Output all entries below exactly as they are given.

..............................

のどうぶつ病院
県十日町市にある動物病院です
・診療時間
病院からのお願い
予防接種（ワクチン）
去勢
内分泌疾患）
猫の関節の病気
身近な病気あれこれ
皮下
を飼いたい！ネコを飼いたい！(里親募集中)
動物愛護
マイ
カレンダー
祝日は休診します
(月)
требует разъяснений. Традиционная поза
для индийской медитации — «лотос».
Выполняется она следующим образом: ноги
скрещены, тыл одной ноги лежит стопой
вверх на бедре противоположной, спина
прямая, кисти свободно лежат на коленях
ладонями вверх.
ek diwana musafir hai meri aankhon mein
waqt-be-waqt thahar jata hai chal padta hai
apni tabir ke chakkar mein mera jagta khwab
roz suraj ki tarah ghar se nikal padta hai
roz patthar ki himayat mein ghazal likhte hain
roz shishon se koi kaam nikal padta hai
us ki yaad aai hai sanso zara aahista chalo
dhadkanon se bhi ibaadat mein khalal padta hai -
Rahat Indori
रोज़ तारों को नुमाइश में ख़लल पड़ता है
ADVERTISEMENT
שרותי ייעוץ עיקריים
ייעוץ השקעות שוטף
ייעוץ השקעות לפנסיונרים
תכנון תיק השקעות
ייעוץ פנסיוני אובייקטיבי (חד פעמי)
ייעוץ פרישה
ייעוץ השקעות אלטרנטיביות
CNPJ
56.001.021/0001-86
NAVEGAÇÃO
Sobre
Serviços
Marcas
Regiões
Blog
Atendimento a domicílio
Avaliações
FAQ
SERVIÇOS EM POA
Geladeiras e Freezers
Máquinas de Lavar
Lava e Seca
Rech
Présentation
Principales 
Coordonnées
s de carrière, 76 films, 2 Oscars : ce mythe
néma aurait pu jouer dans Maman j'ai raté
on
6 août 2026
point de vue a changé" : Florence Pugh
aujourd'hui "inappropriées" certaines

..............................

## Exercise result
のどうぶつ病院
県十日町市にある動物病院です
・診療時間
病院からのお願い
予防接種（ワクチン）
去勢
内分泌疾患）
猫の関節の病気
身近な病気あれこれ
皮下
を飼いたい！ネコを飼いたい！(里親募集中)
動物愛護
マイ
カレンダー
祝日は休診します
(月)
требует разъяснений. Традиционная поза
для индийской медитации — «лотос».
Выполняется она следующим образом: ноги
скрещены, тыл одной ноги лежит стопой
вверх на бедре противоположной, спина
прямая, кисти свободно лежат на коленях
ладонями вверх.
ek diwana musafir hai meri aankhon mein
waqt-be-waqt thahar jata hai chal padta hai
apni tabir ke chakkar mein mera jagta khwab
roz suraj ki tarah ghar se nikal padta hai
roz patthar ki himayat mein ghazal likhte hain
roz shishon se koi kaam nikal padta hai
us ki yaad aai hai sanso zara aahista chalo
dhadkanon se bhi ibaadat mein khalal padta hai -
Rahat Indori
रोज़ तारों को नुमाइश में ख़लल पड़ता है
ADVERTISEMENT
שרותי ייעוץ עיקריים
ייעוץ השקעות שוטף
ייעוץ השקעות לפנסיונרים
תכנון תיק השקעות
ייעוץ פנסיוני אובייקטיבי (חד פעמי)
ייעוץ פרישה
ייעוץ השקעות אלטרנטיביות
CNPJ
56.001.021/0001-86
NAVEGAÇÃO
Sobre
Serviços
Marcas
Regiões
Blog
Atendimento a domicílio
Avaliações
FAQ
SERVIÇOS EM POA
Geladeiras e Freezers
Máquinas de Lavar
Lava e Seca
Rech
Présentation
Principales 
Coordonnées
s de carrière, 76 films, 2 Oscars : ce mythe
néma aurait pu jouer dans Maman j'ai raté
on
6 août 2026
point de vue a changé" : Florence Pugh
aujourd'hui "inappropriées" certaines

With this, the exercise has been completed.